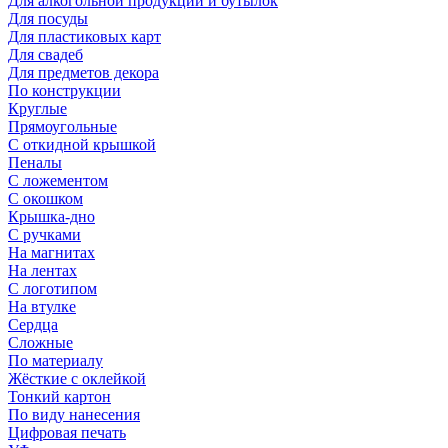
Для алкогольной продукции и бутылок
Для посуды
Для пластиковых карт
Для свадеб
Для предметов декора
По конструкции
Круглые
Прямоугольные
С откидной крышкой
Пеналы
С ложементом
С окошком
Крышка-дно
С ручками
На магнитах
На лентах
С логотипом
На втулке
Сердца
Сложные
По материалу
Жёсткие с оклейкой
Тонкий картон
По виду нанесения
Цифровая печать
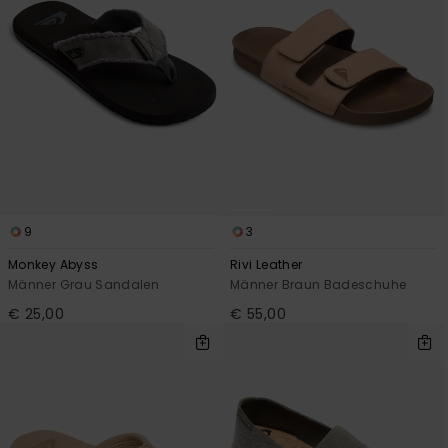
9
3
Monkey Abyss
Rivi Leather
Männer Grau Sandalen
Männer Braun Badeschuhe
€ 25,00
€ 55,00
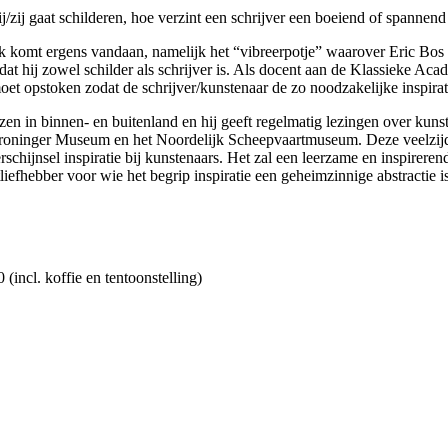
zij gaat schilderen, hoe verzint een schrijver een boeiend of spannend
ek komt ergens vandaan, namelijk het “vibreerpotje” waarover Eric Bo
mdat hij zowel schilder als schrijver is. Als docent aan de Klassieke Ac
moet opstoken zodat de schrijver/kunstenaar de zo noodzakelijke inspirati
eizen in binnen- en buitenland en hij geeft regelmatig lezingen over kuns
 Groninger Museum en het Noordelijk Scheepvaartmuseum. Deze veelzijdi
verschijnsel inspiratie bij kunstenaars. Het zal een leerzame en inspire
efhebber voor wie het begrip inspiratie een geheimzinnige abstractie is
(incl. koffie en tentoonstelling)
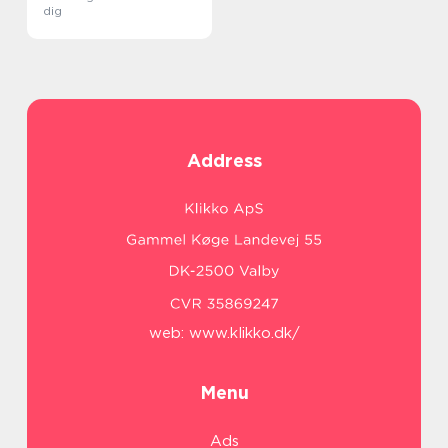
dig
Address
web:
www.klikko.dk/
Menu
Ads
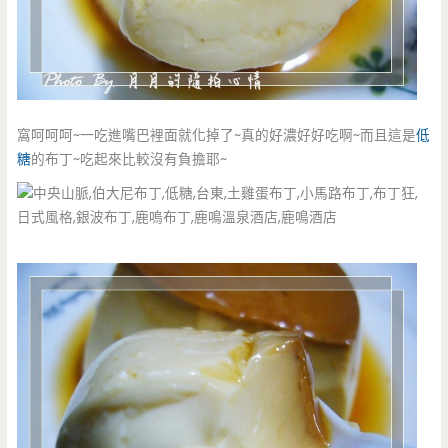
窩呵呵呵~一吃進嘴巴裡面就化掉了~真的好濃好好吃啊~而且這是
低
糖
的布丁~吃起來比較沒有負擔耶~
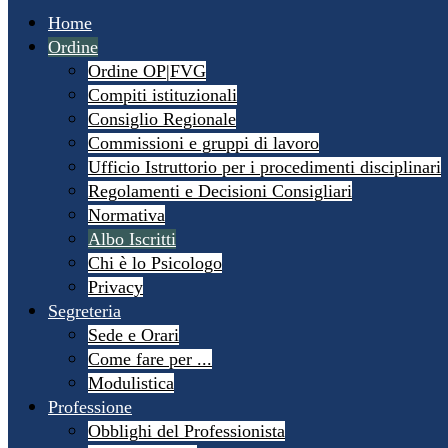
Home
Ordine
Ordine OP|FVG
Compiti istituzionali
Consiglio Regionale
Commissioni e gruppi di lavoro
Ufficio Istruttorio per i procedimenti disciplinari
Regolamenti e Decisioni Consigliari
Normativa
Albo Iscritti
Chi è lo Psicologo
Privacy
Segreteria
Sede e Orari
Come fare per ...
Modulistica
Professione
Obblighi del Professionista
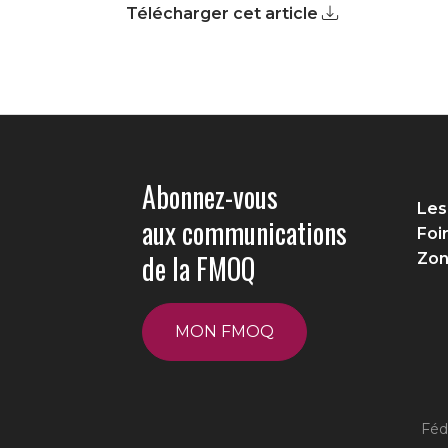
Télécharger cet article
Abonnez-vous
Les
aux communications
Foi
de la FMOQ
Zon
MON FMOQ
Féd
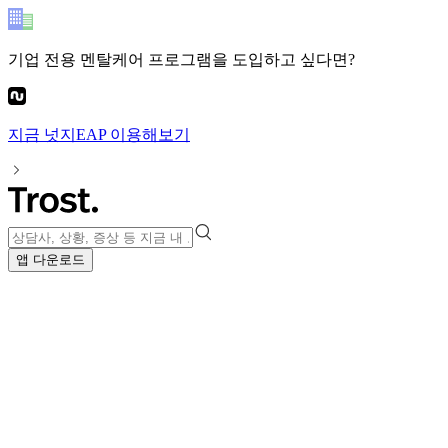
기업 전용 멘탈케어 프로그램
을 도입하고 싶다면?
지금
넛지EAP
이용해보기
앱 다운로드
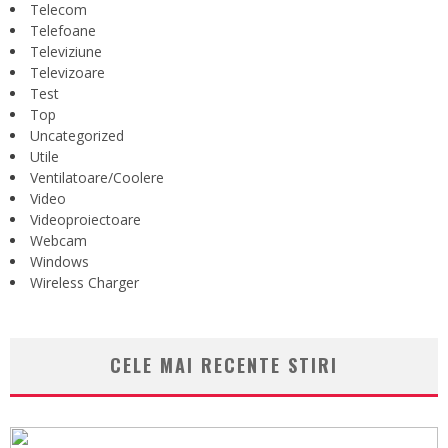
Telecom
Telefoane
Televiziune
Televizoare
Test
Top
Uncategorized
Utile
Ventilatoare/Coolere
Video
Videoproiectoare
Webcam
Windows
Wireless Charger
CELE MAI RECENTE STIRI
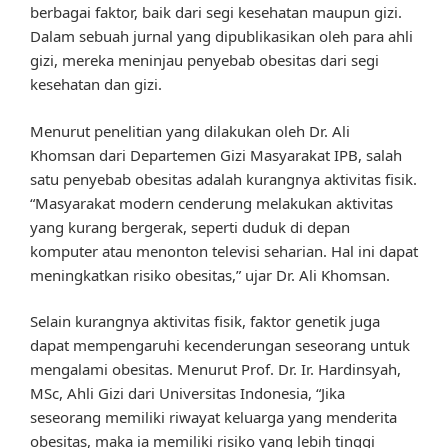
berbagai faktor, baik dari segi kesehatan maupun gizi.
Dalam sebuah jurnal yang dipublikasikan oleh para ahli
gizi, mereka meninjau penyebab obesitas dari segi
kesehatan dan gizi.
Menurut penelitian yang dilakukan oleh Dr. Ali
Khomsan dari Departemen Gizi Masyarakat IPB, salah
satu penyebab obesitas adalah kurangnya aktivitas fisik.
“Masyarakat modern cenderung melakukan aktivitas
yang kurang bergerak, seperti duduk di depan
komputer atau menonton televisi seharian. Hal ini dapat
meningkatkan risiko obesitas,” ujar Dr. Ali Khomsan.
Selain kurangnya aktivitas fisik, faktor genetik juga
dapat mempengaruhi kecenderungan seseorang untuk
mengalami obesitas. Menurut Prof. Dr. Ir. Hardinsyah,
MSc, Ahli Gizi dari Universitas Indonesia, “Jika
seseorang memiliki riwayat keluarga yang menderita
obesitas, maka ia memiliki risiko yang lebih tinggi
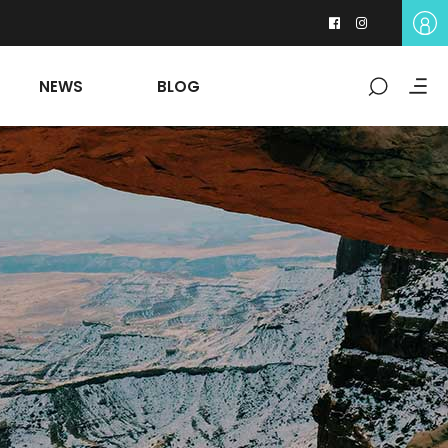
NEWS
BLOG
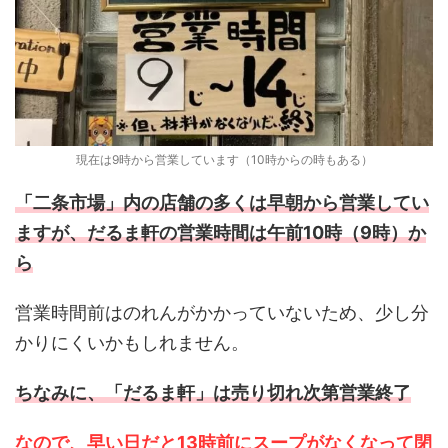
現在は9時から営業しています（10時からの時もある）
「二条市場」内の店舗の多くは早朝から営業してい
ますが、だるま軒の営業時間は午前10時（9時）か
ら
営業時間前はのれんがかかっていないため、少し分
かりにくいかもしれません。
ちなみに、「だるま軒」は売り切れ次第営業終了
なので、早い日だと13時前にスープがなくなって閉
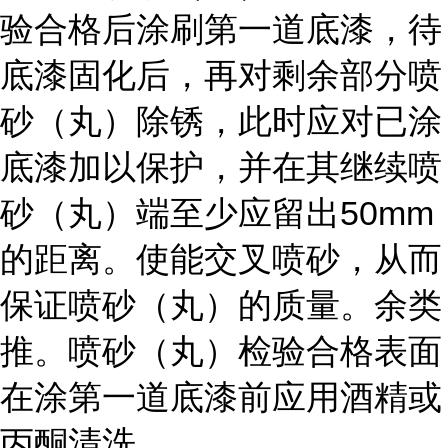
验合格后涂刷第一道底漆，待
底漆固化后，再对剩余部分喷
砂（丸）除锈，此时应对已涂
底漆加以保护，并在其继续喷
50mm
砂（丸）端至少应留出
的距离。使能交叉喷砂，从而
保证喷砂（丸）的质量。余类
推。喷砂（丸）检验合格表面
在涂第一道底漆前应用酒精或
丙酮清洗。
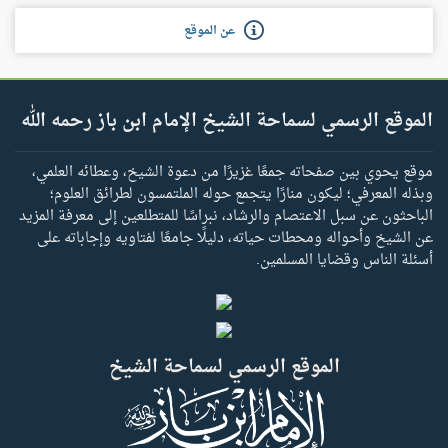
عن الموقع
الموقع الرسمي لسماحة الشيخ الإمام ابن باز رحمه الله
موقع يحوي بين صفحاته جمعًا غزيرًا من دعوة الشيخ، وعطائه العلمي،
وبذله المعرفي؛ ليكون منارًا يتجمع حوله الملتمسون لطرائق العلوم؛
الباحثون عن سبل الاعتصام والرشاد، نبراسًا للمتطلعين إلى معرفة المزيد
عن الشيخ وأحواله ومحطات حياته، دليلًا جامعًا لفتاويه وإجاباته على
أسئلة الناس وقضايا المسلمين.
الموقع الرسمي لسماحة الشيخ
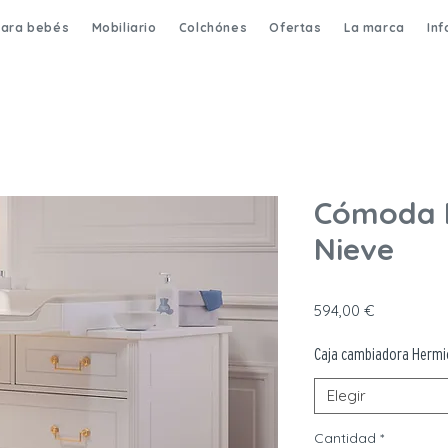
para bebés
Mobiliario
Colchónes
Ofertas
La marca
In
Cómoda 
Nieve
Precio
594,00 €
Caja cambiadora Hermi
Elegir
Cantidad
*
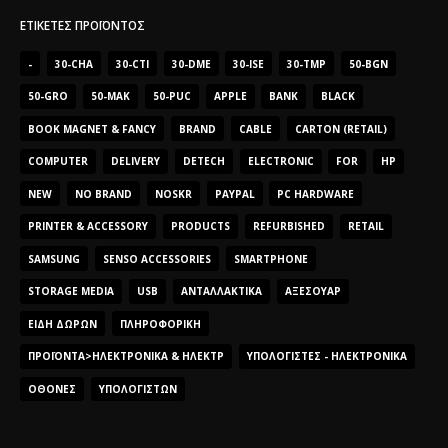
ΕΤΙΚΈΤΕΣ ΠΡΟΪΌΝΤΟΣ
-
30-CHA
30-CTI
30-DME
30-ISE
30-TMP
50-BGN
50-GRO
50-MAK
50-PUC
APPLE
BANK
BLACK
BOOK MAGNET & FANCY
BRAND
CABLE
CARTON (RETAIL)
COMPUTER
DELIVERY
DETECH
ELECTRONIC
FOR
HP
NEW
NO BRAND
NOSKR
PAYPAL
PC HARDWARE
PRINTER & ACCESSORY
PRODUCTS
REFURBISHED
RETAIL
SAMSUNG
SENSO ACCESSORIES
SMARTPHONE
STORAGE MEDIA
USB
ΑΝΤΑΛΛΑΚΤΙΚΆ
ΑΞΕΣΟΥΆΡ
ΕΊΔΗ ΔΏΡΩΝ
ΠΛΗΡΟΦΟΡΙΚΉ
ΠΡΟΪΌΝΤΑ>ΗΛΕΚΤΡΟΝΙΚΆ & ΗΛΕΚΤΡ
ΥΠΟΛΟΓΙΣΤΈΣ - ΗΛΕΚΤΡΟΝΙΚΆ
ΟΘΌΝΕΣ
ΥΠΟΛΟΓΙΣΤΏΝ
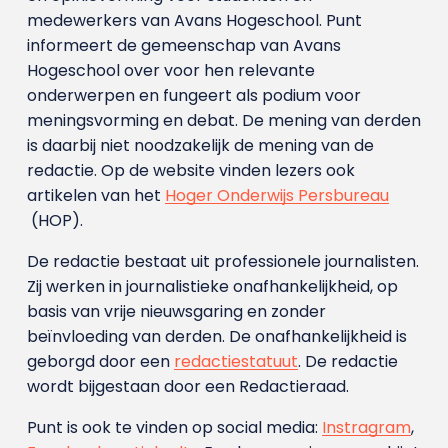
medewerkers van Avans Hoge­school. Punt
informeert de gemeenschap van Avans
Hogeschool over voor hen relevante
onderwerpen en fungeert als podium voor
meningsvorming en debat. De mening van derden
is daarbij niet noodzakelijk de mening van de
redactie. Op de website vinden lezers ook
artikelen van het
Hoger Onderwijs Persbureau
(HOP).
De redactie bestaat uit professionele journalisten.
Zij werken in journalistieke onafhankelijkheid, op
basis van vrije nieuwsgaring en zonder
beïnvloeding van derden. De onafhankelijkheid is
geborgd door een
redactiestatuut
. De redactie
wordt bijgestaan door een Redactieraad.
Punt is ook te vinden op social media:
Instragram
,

....

→ **HOW TO COMPLETE THIS TASK**
Your response should contain each line of the listing in which the word "Menurut" occurs.

→ **TASK RESULT**
Menurut penelitian yang dilakukan oleh Dr. Ali
mengalami obesitas. Menurut Prof. Dr. Ir. Hardinsyah,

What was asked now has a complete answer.